My comment essentially tried to cite the context and the need for such a platform by recalling that the complaint of some connected to the Indian publishing industry for many decades has been that our many book fairs have been ‘melas’ – essentially an outlet for the sale of books for smaller publishers who could meet a book hungry public across languages and interests. Of course our criticism was wrong because the more than 200 book fairs around the country each year represented one of the greatest aspirations and interests of a population gaining in not only functional literacy but in an active culture of modernity.

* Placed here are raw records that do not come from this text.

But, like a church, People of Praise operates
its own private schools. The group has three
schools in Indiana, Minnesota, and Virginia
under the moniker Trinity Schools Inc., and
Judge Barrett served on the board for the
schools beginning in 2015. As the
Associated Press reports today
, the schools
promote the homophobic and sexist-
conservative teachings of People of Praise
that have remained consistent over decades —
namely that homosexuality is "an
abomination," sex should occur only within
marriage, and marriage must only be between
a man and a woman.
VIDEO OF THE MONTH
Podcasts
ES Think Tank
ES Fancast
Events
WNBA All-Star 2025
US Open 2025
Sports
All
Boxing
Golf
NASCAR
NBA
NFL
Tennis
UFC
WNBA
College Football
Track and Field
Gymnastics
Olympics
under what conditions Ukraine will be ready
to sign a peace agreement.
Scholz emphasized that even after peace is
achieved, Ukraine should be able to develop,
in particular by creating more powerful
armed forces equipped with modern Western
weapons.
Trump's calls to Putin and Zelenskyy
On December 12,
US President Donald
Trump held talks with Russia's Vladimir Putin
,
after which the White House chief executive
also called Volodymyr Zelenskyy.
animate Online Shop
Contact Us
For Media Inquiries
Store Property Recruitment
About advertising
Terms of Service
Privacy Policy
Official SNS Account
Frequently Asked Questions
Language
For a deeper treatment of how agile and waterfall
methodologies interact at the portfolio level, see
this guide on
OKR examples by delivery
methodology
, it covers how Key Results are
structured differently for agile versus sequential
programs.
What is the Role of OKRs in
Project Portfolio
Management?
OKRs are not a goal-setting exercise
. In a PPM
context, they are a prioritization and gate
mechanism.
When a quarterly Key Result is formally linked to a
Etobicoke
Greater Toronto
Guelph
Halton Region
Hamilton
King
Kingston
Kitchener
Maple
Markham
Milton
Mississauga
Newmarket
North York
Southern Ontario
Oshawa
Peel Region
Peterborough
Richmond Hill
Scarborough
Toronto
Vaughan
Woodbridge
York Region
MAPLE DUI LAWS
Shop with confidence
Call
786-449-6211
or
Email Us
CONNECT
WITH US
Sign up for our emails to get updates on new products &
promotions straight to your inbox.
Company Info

However, we saw that there was a greater need for the professional publishing culture and a huge unexplored opportunity for the structured trading of rights and translations across our languages and regions. This could not be addressed unless the fairs or the industry developed this activity alongside the melas. Structured interests and trade could also indirectly discourage piracy, we thought.
For a long time, quite a bit of the professional publishing culture was aided and nurtured by the Frankfurt Book Fair’s activity in India including its German Book Office. The GBO after many years of work has been wound up from the beginning of this year – a victim of the Covid-19 pandemic shrinking some of the more adventurous but useful and longterm efforts of the FBF. In the meantime, several years ago, the Jaipur Literary Festival started its BookMark activity – a physical and largely professional event alongside the festival but always in a discreetly separate venue that has taken on some of the work of literary awards, professional discussions of diversity, translations and perhaps a bit of the business of rights trading. This is a growing evolutionary success that adds justification to the JLF itself.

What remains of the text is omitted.